*** Materials provided ***

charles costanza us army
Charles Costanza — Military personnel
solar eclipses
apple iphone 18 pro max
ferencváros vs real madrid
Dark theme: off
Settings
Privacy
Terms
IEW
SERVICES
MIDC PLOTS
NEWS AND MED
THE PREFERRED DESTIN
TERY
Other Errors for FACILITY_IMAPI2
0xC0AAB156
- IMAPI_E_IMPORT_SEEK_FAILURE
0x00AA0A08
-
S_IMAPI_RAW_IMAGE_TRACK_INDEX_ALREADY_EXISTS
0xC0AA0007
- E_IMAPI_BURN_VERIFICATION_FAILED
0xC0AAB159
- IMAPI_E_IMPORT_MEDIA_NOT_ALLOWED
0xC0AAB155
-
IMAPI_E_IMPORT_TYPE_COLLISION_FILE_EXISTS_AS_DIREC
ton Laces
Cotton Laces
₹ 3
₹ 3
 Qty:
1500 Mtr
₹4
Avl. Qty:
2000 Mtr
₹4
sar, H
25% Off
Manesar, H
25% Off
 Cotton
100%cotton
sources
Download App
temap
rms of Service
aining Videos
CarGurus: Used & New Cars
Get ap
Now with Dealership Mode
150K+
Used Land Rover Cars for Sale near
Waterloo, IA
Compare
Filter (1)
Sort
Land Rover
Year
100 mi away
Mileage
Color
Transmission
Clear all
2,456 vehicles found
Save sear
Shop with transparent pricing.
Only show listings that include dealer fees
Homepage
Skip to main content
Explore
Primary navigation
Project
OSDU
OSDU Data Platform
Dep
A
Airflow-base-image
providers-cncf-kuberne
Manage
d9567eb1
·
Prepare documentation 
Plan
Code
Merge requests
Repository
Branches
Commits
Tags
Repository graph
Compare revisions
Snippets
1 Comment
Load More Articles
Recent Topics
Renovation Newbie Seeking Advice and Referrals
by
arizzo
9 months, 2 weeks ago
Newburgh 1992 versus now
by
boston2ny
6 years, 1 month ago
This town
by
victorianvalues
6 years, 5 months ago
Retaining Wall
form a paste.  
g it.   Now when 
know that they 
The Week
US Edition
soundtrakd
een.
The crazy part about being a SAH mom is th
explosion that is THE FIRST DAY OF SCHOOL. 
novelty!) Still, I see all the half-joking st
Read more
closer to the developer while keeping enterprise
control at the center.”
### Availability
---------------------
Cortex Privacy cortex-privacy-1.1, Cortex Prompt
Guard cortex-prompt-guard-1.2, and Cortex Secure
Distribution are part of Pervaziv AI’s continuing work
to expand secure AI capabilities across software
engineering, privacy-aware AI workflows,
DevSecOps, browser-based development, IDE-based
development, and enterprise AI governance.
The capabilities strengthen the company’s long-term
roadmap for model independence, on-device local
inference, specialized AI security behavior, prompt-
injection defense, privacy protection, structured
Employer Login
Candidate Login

*** End of Materials provided ***

**Prompt**
Note each line of the entries that has "months" in it, and copy those lines.

**Result**
9 months, 2 weeks ago
6 years, 5 months ago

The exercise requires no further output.